Build the local index:

./gradlew run --console=plain --args='index --limit-per-chat 500'

Install a runnable distribution:

./gradlew installDist
./build/install/telegram-private-search/bin/telegram-private-search index --limit-per-chat 500

Run a direct search:

./gradlew run --args='search "find last message where he reported progress on Readian" --context-before-messages 12 --context-after-messages 12'

MCP usage

Start the MCP server:

./gradlew run --args='mcp'

Once running, an MCP-compatible client can use the server's search tools to query your indexed Telegram history.

The bundled Kotlin MCP stdio transport uses one JSON-RPC message per line. It does not use Content-Length framing, so manual smoke tests should write newline-delimited JSON objects to stdin and read newline-delimited JSON objects from stdout.

Quick smoke test:

python3 - <<'PY'
import json, subprocess

proc = subprocess.Popen(
  ['./build/install/telegram-private-search/bin/telegram-private-search', 'mcp'],
  stdin=subprocess.PIPE,
  stdout=subprocess.PIPE,
  text=True,
  bufsize=1,
)

for message in [
  {"jsonrpc":"2.0","id":1,"method":"initialize","params":{"protocolVersion":"2024-11-05","capabilities":{},"clientInfo":{"name":"smoke-test","version":"1.0"}}},
  {"jsonrpc":"2.0","method":"notifications/initialized","params":{}},
  {"jsonrpc":"2.0","id":2,"method":"tools/list","params":{}},
]:
  proc.stdin.write(json.dumps(message) + "\n")
  proc.stdin.flush()

print(proc.stdout.readline().strip())
print(proc.stdout.readline().strip())

proc.terminate()
proc.wait(timeout=5)
PY

The intended architecture is:

MCP server: local indexing, local search, local thread expansion
current AI agent: reasoning, reranking, summaries, follow-up investigation

search_messages accepts these optional context controls:

context_before_messages: how many earlier messages to include around each matched anchor
context_after_messages: how many later messages to include around each matched anchor

Both default to 12, so the tool returns a local conversation slice rather than an isolated chunk. Set them to 0 if you want anchor-only results.
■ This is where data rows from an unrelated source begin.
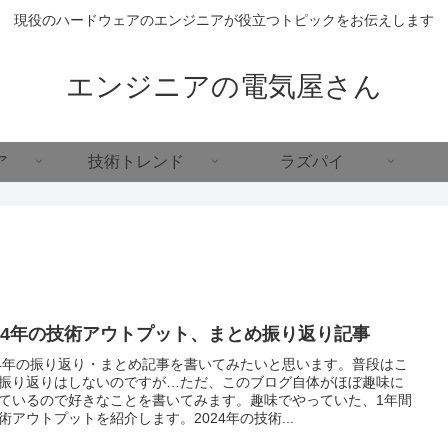
現役のハードウェアのエンジニアが役立つトピックをお伝えします
エンジニアの電気屋さん
ア
技術トレンド
ラズパイ
024年の技術アウトプット、まとめ振り返り記事
24年の振り返り・まとめ記事を書いてみたいと思います。普段はこ
振り返りはしないのですが…ただ、このブログ自体がほぼ趣味に
ているので好きなことを書いてみます。趣味でやっていた、1年間
術アウトプットを紹介します。2024年の技術...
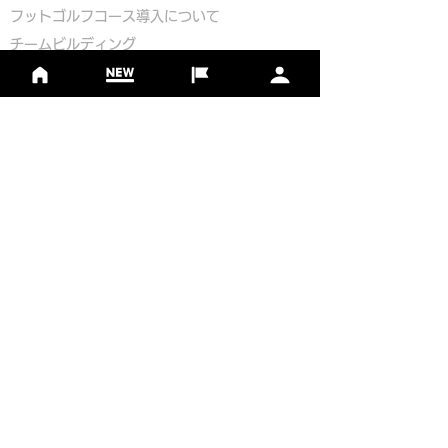
​
フットゴルフコース導入について
​チームビルディング
選手登録​
​後援申請
​イベント依頼
プライバシーポリシー
Golf Course Development Partner
PR Partner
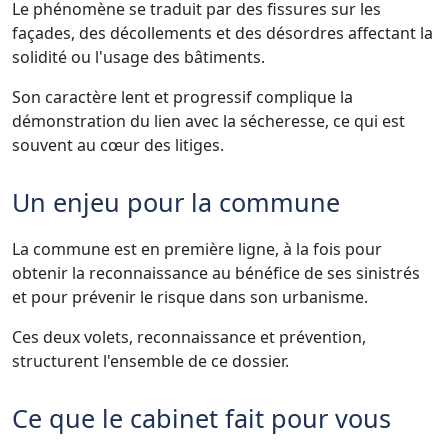
Le phénomène se traduit par des fissures sur les
façades, des décollements et des désordres affectant la
solidité ou l'usage des bâtiments.
Son caractère lent et progressif complique la
démonstration du lien avec la sécheresse, ce qui est
souvent au cœur des litiges.
Un enjeu pour la commune
La commune est en première ligne, à la fois pour
obtenir la reconnaissance au bénéfice de ses sinistrés
et pour prévenir le risque dans son urbanisme.
Ces deux volets, reconnaissance et prévention,
structurent l'ensemble de ce dossier.
Ce que le cabinet fait pour vous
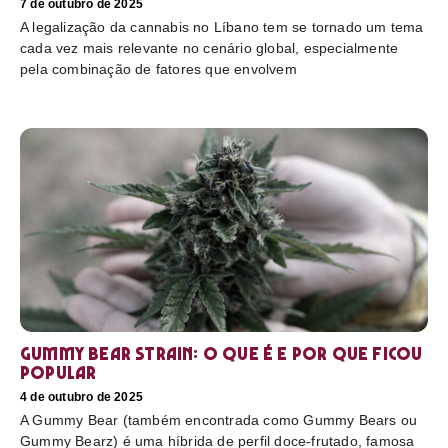
7 de outubro de 2025
A legalização da cannabis no Líbano tem se tornado um tema
cada vez mais relevante no cenário global, especialmente
pela combinação de fatores que envolvem
Gummy Bear Strain: o que é e por que ficou
popular
4 de outubro de 2025
A Gummy Bear (também encontrada como Gummy Bears ou
Gummy Bearz) é uma híbrida de perfil doce-frutado, famosa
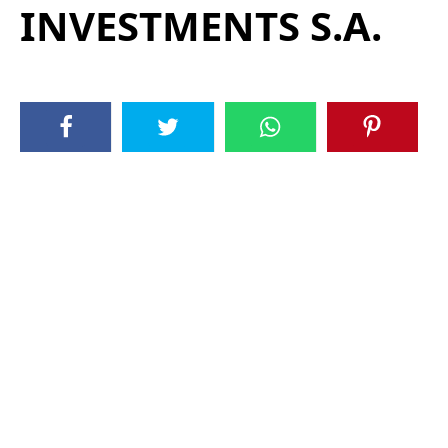
INVESTMENTS S.A.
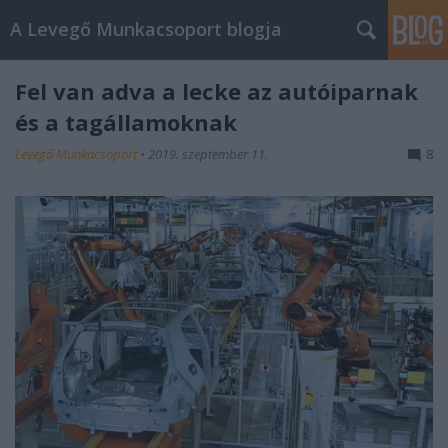
A Levegő Munkacsoport blogja
Fel van adva a lecke az autóiparnak
és a tagállamoknak
Levegő Munkacsoport
•
2019. szeptember 11.
8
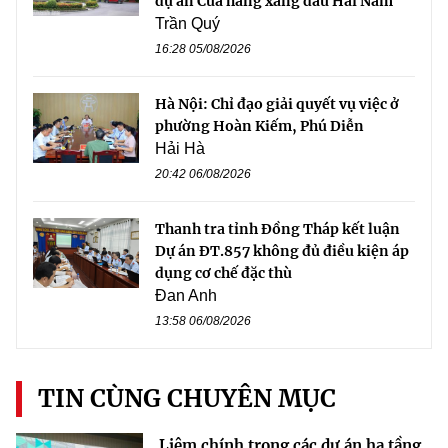
dự án Cửa hàng xăng dầu Hải Nam
Trần Quý
16:28 05/08/2026
Hà Nội: Chỉ đạo giải quyết vụ việc ở
phường Hoàn Kiếm, Phú Diễn
Hải Hà
20:42 06/08/2026
Thanh tra tỉnh Đồng Tháp kết luận
Dự án ĐT.857 không đủ điều kiện áp
dụng cơ chế đặc thù
Đan Anh
13:58 06/08/2026
TIN CÙNG CHUYÊN MỤC
Liêm chính trong các dự án hạ tầng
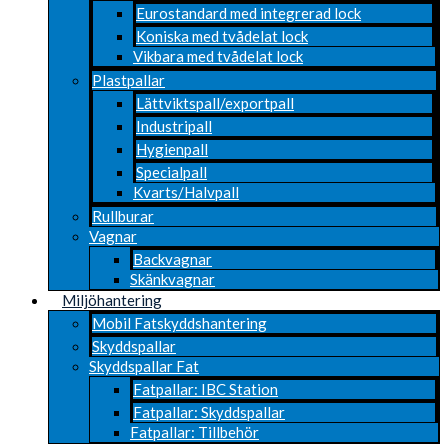
Eurostandard med integrerad lock
Koniska med tvådelat lock
Vikbara med tvådelat lock
Plastpallar
Lättviktspall/exportpall
Industripall
Hygienpall
Specialpall
Kvarts/Halvpall
Rullburar
Vagnar
Backvagnar
Skänkvagnar
Miljöhantering
Mobil Fatskyddshantering
Skyddspallar
Skyddspallar Fat
Fatpallar: IBC Station
Fatpallar: Skyddspallar
Fatpallar: Tillbehör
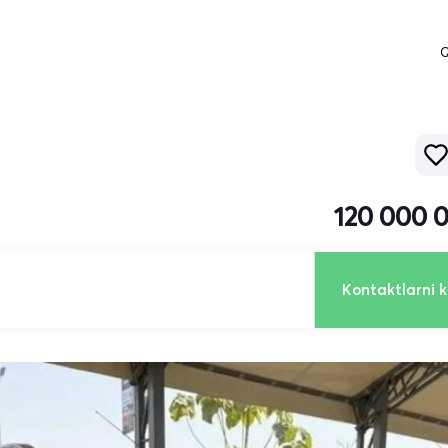
Q
120 000 
Kontaktlarni k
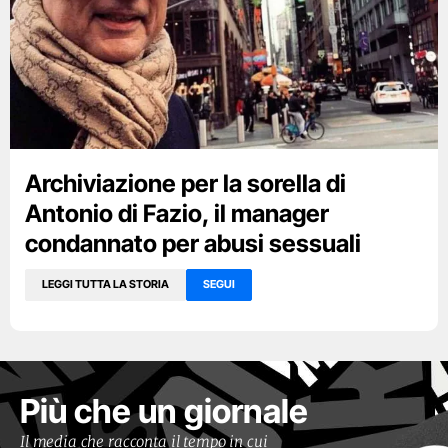
Archiviazione per la sorella di
Antonio di Fazio, il manager
condannato per abusi sessuali
LEGGI TUTTA LA STORIA
SEGUI
Più che un giornale
Il media che racconta il tempo in cui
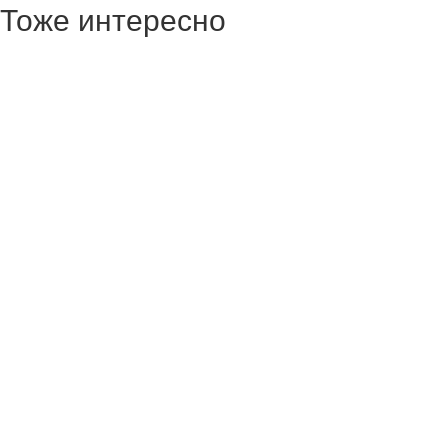
Тоже интересно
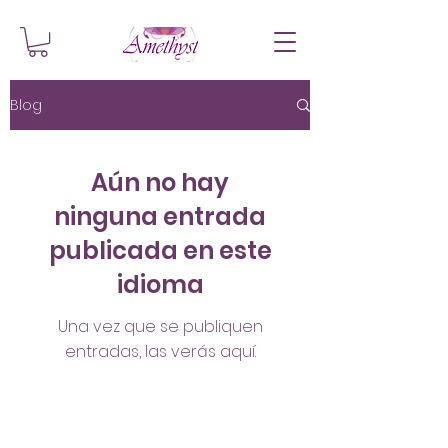
Blog
Aún no hay
ninguna entrada
publicada en este
idioma
Una vez que se publiquen
entradas, las verás aquí.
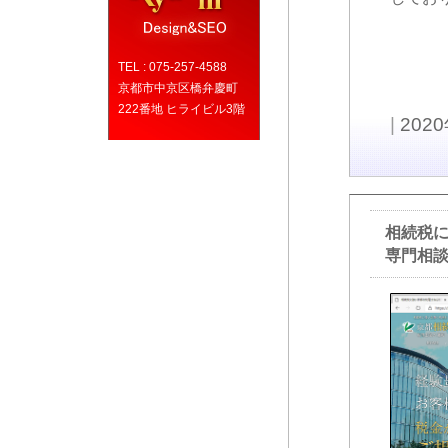
TEL : 075-257-4588
京都市中京区橋弁慶町
222番地 ヒライビル3階
|
202
相続税
専門相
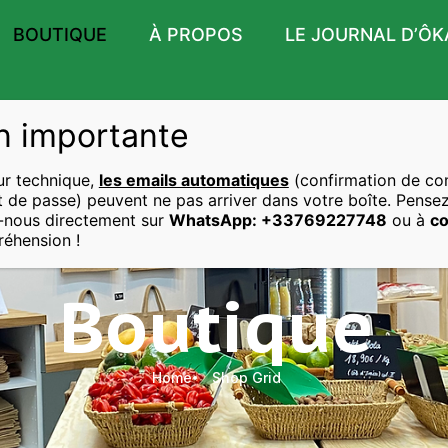
BOUTIQUE
À PROPOS
LE JOURNAL D’ÔK
n importante
ur technique,
les emails automatiques
(confirmation de c
ot de passe) peuvent ne pas arriver dans votre boîte. Pensez
-nous directement sur
WhatsApp: +33769227748
ou à
co
éhension !
Boutique
Home
Shop Grid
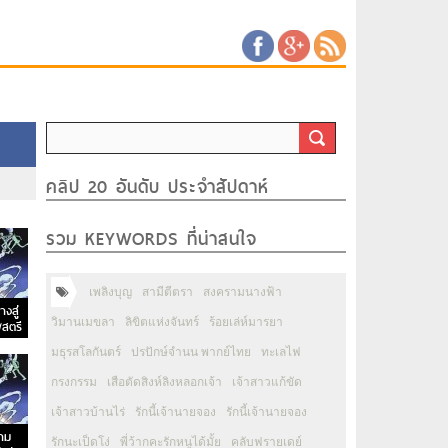
คลิป 20 อันดับ ประจำสัปดาห์
รวม KEYWORDS ที่น่าสนใจ
เพลิงบุญ
สามีตีตรา
สงครามนางฟ้า
างสู่
วิมานเมขลา
ลิขิตแห่งจันทร์
ร้อยเล่ห์มารยา
พสตรี
มธุรสโลกันตร์
ปรปักษ์จำนน พากย์ไทย
ทะเลไฟ
กรงกรรม
เสือตัดสิงห์ลิงหลอกเจ้า
เจ้าสาวแก้ขัด
เจ้าสาวบ้านไร่
รักนี้เจ้านายจอง
รักนี้เจ้านายจอง
วาม
รักนะเป็ดโง่
พี่ว้ากคะรักหนูได้มั้ย
คลับฟรายเดย์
When the query asks for the latest messages, the MCP server refreshes the local Telegram index before searching so the answer reflects recent chat activity. Repeated latest-style queries reuse a very recent refresh instead of launching another full Telegram import right away.

Notes

The first index run is interactive if TELEGRAM_USE_CONSOLE_LOGIN=true.
TDLight logs are reduced to keep login prompts visible.
Search combines local keyword filtering, local heuristics, recency-aware ranking, and local thread expansion.